My relationship with Lee fell apart like a poorly built sandcastle, one grain of sand at a time.

The first sign of trouble came three weeks after we were married. One day Lee came home from work sullen and silent, stubbornly refusing to talk when I asked him what was wrong. I offered a reassuring hug, which he promptly rejected. Lee grew more agitated the more I tried to draw him out.  In short, I was completely shut out from Lee’s little world.

This was the first time I ever saw Lee look at me with contempt, and the effect was utterly devastating. At first I thought it was me. Perhaps I had inadvertently done or said something hurtful or offensive. Hours passed as I tried to figure it out on my own. I even tried asking Lee, but all he did was glare and keep his silence.
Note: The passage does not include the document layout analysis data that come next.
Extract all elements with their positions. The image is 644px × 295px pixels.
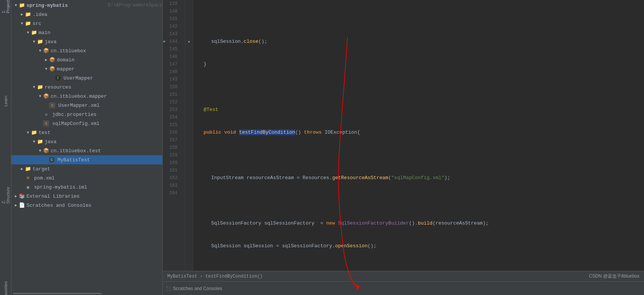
bottom-panel: ⬛ Scratches and Consoles xyxy=(163,281,644,295)
code-line-145 xyxy=(196,151,644,159)
interface-icon: I xyxy=(55,75,61,81)
line-147: 147 xyxy=(163,61,180,68)
library-icon: 📚 xyxy=(19,193,25,199)
tree-item-resources[interactable]: ▼ 📁 resources xyxy=(11,83,162,92)
line-155: 155 xyxy=(163,121,180,129)
code-line-142 xyxy=(196,83,644,91)
line-164: 164 xyxy=(163,189,180,197)
tree-item-scratches[interactable]: ▶ 📄 Scratches and Consoles xyxy=(11,201,162,210)
line-150: 150 xyxy=(163,83,180,91)
tree-item-jdbc-props[interactable]: ▶ ⚙ jdbc.properties xyxy=(11,110,162,119)
line-146: 146 xyxy=(163,53,180,61)
line-156: 156 xyxy=(163,129,180,136)
bookmark-icon: ● xyxy=(188,40,190,44)
line-145: 145 xyxy=(163,45,180,53)
favorites-tab[interactable]: Favorites xyxy=(0,284,11,295)
package-icon: 📦 xyxy=(43,148,49,154)
line-139: 139 xyxy=(163,0,180,8)
code-line-147 xyxy=(196,197,644,204)
resources-folder-icon: 📁 xyxy=(37,84,43,90)
code-line-143: @Test xyxy=(196,106,644,114)
folder-icon: 📁 xyxy=(25,11,31,17)
project-folder-icon: 📁 xyxy=(19,2,25,8)
structure-tab[interactable]: Z: Structure xyxy=(0,190,11,201)
folder-icon: 📁 xyxy=(31,130,37,136)
tree-item-java-main[interactable]: ▼ 📁 java xyxy=(11,37,162,46)
code-editor[interactable]: sqlSession.close(); } @Test public void … xyxy=(193,0,644,271)
project-panel: ▼ 📁 spring-mybatis D:\AProgramWorkSpace … xyxy=(11,0,163,295)
package-icon: 📦 xyxy=(49,66,55,72)
tree-item-main[interactable]: ▼ 📁 main xyxy=(11,28,162,37)
line-161: 161 xyxy=(163,167,180,174)
code-line-149: SqlSession sqlSession = sqlSessionFactor… xyxy=(196,242,644,250)
code-line-148: SqlSessionFactory sqlSessionFactory = ne… xyxy=(196,220,644,227)
tree-item-usermapper-interface[interactable]: ▶ I UserMapper xyxy=(11,73,162,83)
code-container[interactable]: 139 140 141 142 143 ▶ 144 145 146 147 14… xyxy=(163,0,644,271)
folder-icon: 📁 xyxy=(25,166,31,172)
line-141: 141 xyxy=(163,15,180,23)
tree-item-mybatistest[interactable]: ▶ C MyBatisTest xyxy=(11,155,162,164)
breadcrumb-file: MyBatisTest › testFindByCondition() xyxy=(167,274,263,279)
tree-item-java-test[interactable]: ▼ 📁 java xyxy=(11,137,162,146)
tree-item-domain[interactable]: ▶ 📦 domain xyxy=(11,55,162,64)
line-140: 140 xyxy=(163,8,180,15)
tree-item-usermapper-xml[interactable]: ▶ x UserMapper.xml xyxy=(11,101,162,110)
code-line-146: InputStream resourceAsStream = Resources… xyxy=(196,174,644,182)
xml-icon: x xyxy=(49,102,55,108)
tree-item-pom[interactable]: ▶ m pom.xml xyxy=(11,173,162,183)
tree-item-test-package[interactable]: ▼ 📦 cn.itbluebox.test xyxy=(11,146,162,155)
line-162: 162 xyxy=(163,174,180,182)
run-gutter-icon[interactable]: ▶ xyxy=(163,38,166,45)
line-149: 149 xyxy=(163,76,180,83)
tree-item-target[interactable]: ▶ 📁 target xyxy=(11,164,162,173)
code-line-150 xyxy=(196,265,644,271)
line-142: 142 xyxy=(163,23,180,30)
folder-icon: 📁 xyxy=(25,20,31,27)
tree-root[interactable]: ▼ 📁 spring-mybatis D:\AProgramWorkSpace xyxy=(11,1,162,10)
arrow-icon: ▼ xyxy=(13,2,19,8)
tree-item-iml[interactable]: ▶ ▣ spring-mybatis.iml xyxy=(11,183,162,192)
package-icon: 📦 xyxy=(49,57,55,63)
props-icon: ⚙ xyxy=(43,111,49,117)
learn-tab[interactable]: Learn xyxy=(0,96,11,106)
left-sidebar-tabs: 1: Project Learn Z: Structure Favorites xyxy=(0,0,11,295)
project-tab[interactable]: 1: Project xyxy=(0,2,11,12)
line-151: 151 xyxy=(163,91,180,98)
editor-area: 139 140 141 142 143 ▶ 144 145 146 147 14… xyxy=(163,0,644,295)
scratches-icon: 📄 xyxy=(19,202,25,208)
tree-item-package[interactable]: ▼ 📦 cn.itbluebox xyxy=(11,46,162,55)
tree-item-src[interactable]: ▼ 📁 src xyxy=(11,19,162,28)
test-source-icon: 📁 xyxy=(37,139,43,145)
maven-icon: m xyxy=(25,175,31,181)
tree-item-ext-libs[interactable]: ▶ 📚 External Libraries xyxy=(11,192,162,201)
tree-item-sqlmap-xml[interactable]: ▶ x sqlMapConfig.xml xyxy=(11,119,162,128)
package-icon: 📦 xyxy=(43,48,49,54)
source-folder-icon: 📁 xyxy=(37,39,43,45)
line-148: 148 xyxy=(163,68,180,76)
line-153: 153 xyxy=(163,106,180,114)
breadcrumb: MyBatisTest › testFindByCondition() xyxy=(167,274,263,279)
copyright-text: CSDN @蓝盒子itbluebox xyxy=(589,273,639,279)
scratches-console-item[interactable]: ⬛ Scratches and Consoles xyxy=(166,286,222,291)
status-bar: MyBatisTest › testFindByCondition() CSDN… xyxy=(163,271,644,281)
tree-item-mapper[interactable]: ▼ 📦 mapper xyxy=(11,64,162,73)
gutter-area: ● xyxy=(185,0,193,271)
project-tree: ▼ 📁 spring-mybatis D:\AProgramWorkSpace … xyxy=(11,0,162,292)
line-159: 159 xyxy=(163,151,180,159)
code-line-144: public void testFindByCondition() throws… xyxy=(196,129,644,136)
line-numbers: 139 140 141 142 143 ▶ 144 145 146 147 14… xyxy=(163,0,185,271)
tree-item-test[interactable]: ▼ 📁 test xyxy=(11,128,162,137)
line-152: 152 xyxy=(163,98,180,106)
line-154: 154 xyxy=(163,114,180,121)
tree-item-mapper-package[interactable]: ▼ 📦 cn.itbluebox.mapper xyxy=(11,92,162,101)
line-158: 158 xyxy=(163,144,180,151)
line-160: 160 xyxy=(163,159,180,167)
tree-item-idea[interactable]: ▶ 📁 .idea xyxy=(11,10,162,19)
xml-icon: x xyxy=(43,120,49,126)
panel-scrollbar[interactable] xyxy=(11,292,162,295)
package-icon: 📦 xyxy=(43,93,49,99)
terminal-icon: ⬛ xyxy=(166,286,171,291)
line-144: ▶ 144 xyxy=(163,38,180,45)
line-163: 163 xyxy=(163,182,180,189)
code-line-140: sqlSession.close(); xyxy=(196,38,644,45)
Lee’s cold-shoulder silent treatment lasted for 3 days.

I reached my emotional breaking point on the third day, in the middle of our church service. The sermon ended and I burst into a loud cacophony of tearful apologies.

“I don’t know what I did to make you angry, but I’m sorry. If you’ll just tell me what I did wrong, I’ll try to change. Please stop punishing me. It hurts too much.”

Perhaps Lee felt compassion for me, or maybe he was just embarrassed because we were still in a public place. Either way, the spell was lifted and Lee magically began speaking again. He explained away his behavior, said he’d been angry with himself over something and didn’t want to worry me. Looking back I suppose we should have had a long conversation about what had happened. I was so relieved when it was over that I chose to let it go.

I don’t mean to make Lee sound disturbed or unstable. I’m not perfect either, and I certainly have my own share of emotional idiosyncrasies. I simply tell this story because Lee’s silent treatments became a frequent occurrence in the two years we were married.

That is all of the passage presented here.